The problem with the bulb ban

You might not have noticed, but the sale of standard filament lightbulbs has been banned since last September.*

Current proposals are to replace standard incandescent bulbs with more efficient compact fluorescent bulbs. Fluorescent lights work by passing a current through a tube containing mercury vapour. The excited mercury atoms emit ultraviolet photons which then collide with the phosphor coating on the inside of the tube, causing it to emit light (to “fluoresce”) in the visible part of the spectrum.

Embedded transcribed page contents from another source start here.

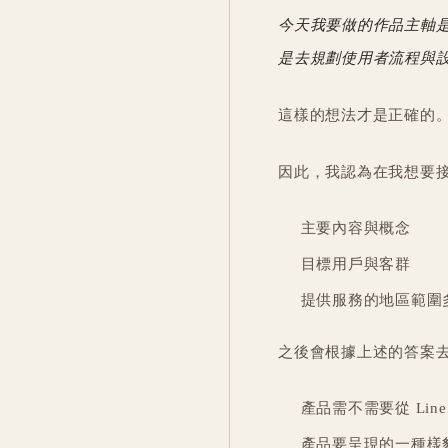
今天我要做的作品主軸
是去規劃使用者流程與
這樣的想法才是正確的
因此，我認為在我想要
主要內容與概念
目標用戶與客群
提供服務的地區範圍
之後會根據上述的答案
產品需不需要從 Lin
產品要呈現的一種樣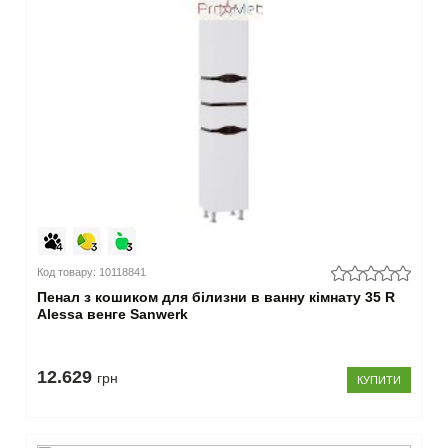
Код товару: 10118841
Пенал з кошиком для білизни в ванну кімнату 35 R
Alessa венге Sanwerk
12.629
грн
КУПИТИ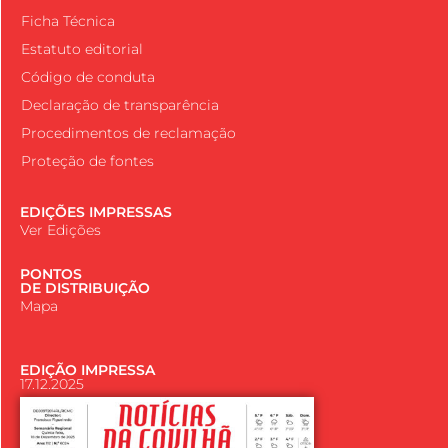
Ficha Técnica
Estatuto editorial
Código de conduta
Declaração de transparência
Procedimentos de reclamação
Proteção de fontes
EDIÇÕES IMPRESSAS
Ver Edições
PONTOS
DE DISTRIBUIÇÃO
Mapa
EDIÇÃO IMPRESSA
17.12.2025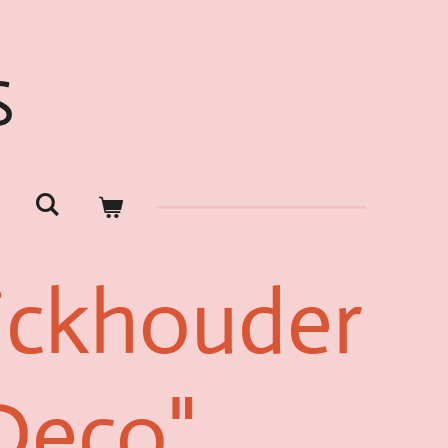
S
tickhouder
Deco"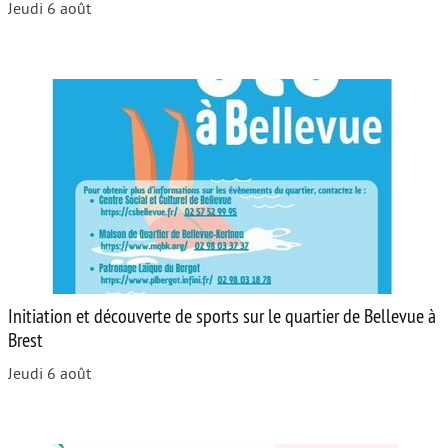
Jeudi 6 août
Initiation et découverte de sports sur le quartier de Bellevue à
Brest
Jeudi 6 août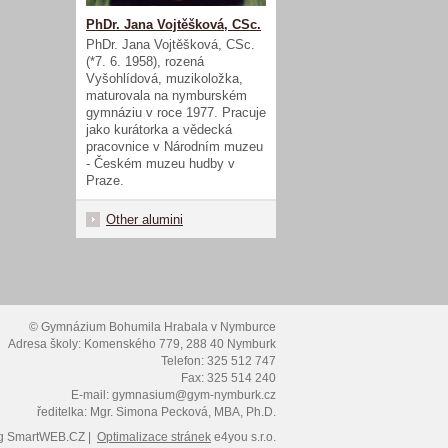
PhDr. Jana Vojtěšková, CSc.
PhDr. Jana Vojtěšková, CSc.
(*7. 6. 1958), rozená
Vyšohlídová, muzikoložka,
maturovala na nymburském
gymnáziu v roce 1977. Pracuje
jako kurátorka a vědecká
pracovnice v Národním muzeu
- Českém muzeu hudby v
Praze.
Other alumini
© Gymnázium Bohumila Hrabala v Nymburce
Adresa školy: Komenského 779, 288 40 Nymburk
Telefon: 325 512 747
Fax: 325 514 240
E-mail: gymnasium@gym-nymburk.cz
ředitelka: Mgr. Simona Pecková, MBA, Ph.D.
g
SmartWEB.CZ |
Optimalizace stránek
e4you s.r.o.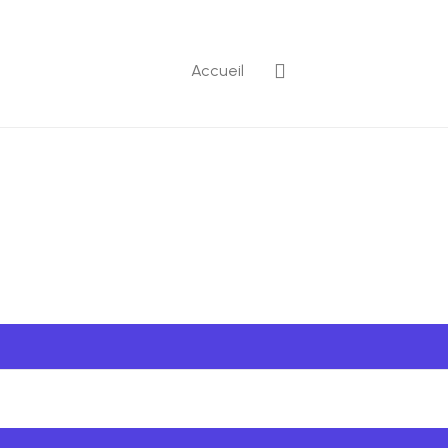
Accueil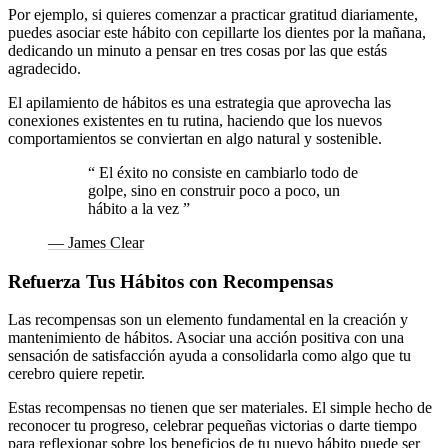
Por ejemplo, si quieres comenzar a practicar gratitud diariamente,
puedes asociar este hábito con cepillarte los dientes por la mañana,
dedicando un minuto a pensar en tres cosas por las que estás
agradecido.
El apilamiento de hábitos es una estrategia que aprovecha las
conexiones existentes en tu rutina, haciendo que los nuevos
comportamientos se conviertan en algo natural y sostenible.
“
El éxito no consiste en cambiarlo todo de
golpe, sino en construir poco a poco, un
hábito a la vez
”
— James Clear
Refuerza Tus Hábitos con Recompensas
Las recompensas son un elemento fundamental en la creación y
mantenimiento de hábitos. Asociar una acción positiva con una
sensación de satisfacción ayuda a consolidarla como algo que tu
cerebro quiere repetir.
Estas recompensas no tienen que ser materiales. El simple hecho de
reconocer tu progreso, celebrar pequeñas victorias o darte tiempo
para reflexionar sobre los beneficios de tu nuevo hábito puede ser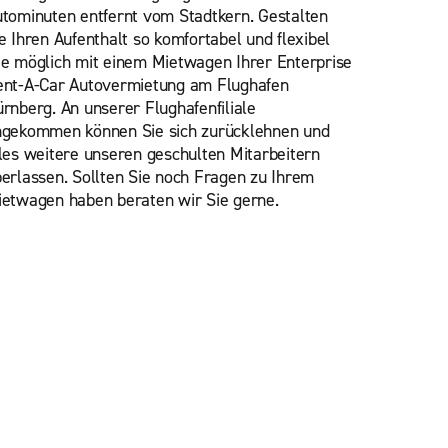
tominuten entfernt vom Stadtkern. Gestalten
e Ihren Aufenthalt so komfortabel und flexibel
e möglich mit einem Mietwagen Ihrer Enterprise
ent-A-Car Autovermietung am Flughafen
rnberg. An unserer Flughafenfiliale
ngekommen können Sie sich zurücklehnen und
les weitere unseren geschulten Mitarbeitern
erlassen. Sollten Sie noch Fragen zu Ihrem
etwagen haben beraten wir Sie gerne.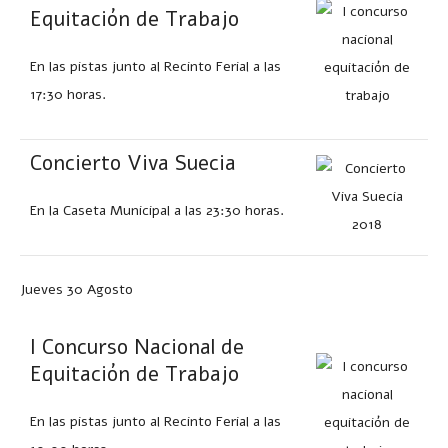
Equitación de Trabajo
En las pistas junto al Recinto Ferial a las
17:30 horas.
Concierto Viva Suecia
En la Caseta Municipal a las 23:30 horas.
Jueves 30 Agosto
I Concurso Nacional de
Equitación de Trabajo
En las pistas junto al Recinto Ferial a las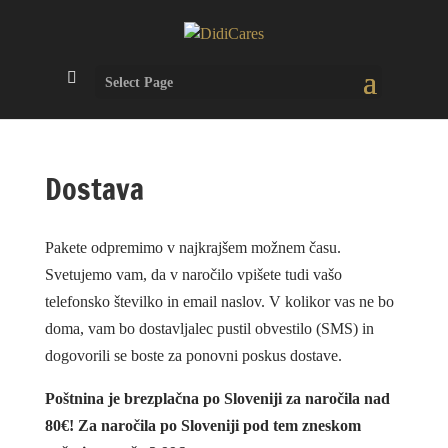
Select Page
Dostava
Pakete odpremimo v najkrajšem možnem času.
Svetujemo vam, da v naročilo vpišete tudi vašo
telefonsko številko in email naslov. V kolikor vas ne bo
doma, vam bo dostavljalec pustil obvestilo (SMS) in
dogovorili se boste za ponovni poskus dostave.
Poštnina je brezplačna po Sloveniji za naročila nad
80€! Za naročila po Sloveniji pod tem zneskom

The problem with this is that some of the ultraviolet light is still emitted (in fact germicidal lamps are basically fluorescent bulbs without the phosphor coating). Many people are sensitive to ultraviolet light and cannot enter rooms lit by flourescent lamps.

People with conditions such as photodermatosis (where exposure to ultraviolet causes swelling, rashes and blistering) and people with photosensitive epilepsy (the 50Hz mains supply flicker is visible from fluroescent bulbs but not from incandescent ones) have been stockpiling bulbs since the ban was announced.

I’m not against the sale of compact fluorescent lightbulbs; in fact I’d like to see them more widely used (especially in place of the inefficient halogen spotlights that seem so popular). What I’m against is removing the consumer’s right to choose.

(If you’re desperate for lightbulbs and you’re wondering, I took the photo above outside of Rugby Electrical, in Rugby.)

* Technically, it’s only the sale of bulbs for household use that’s banned. “Industrial use” is still okay.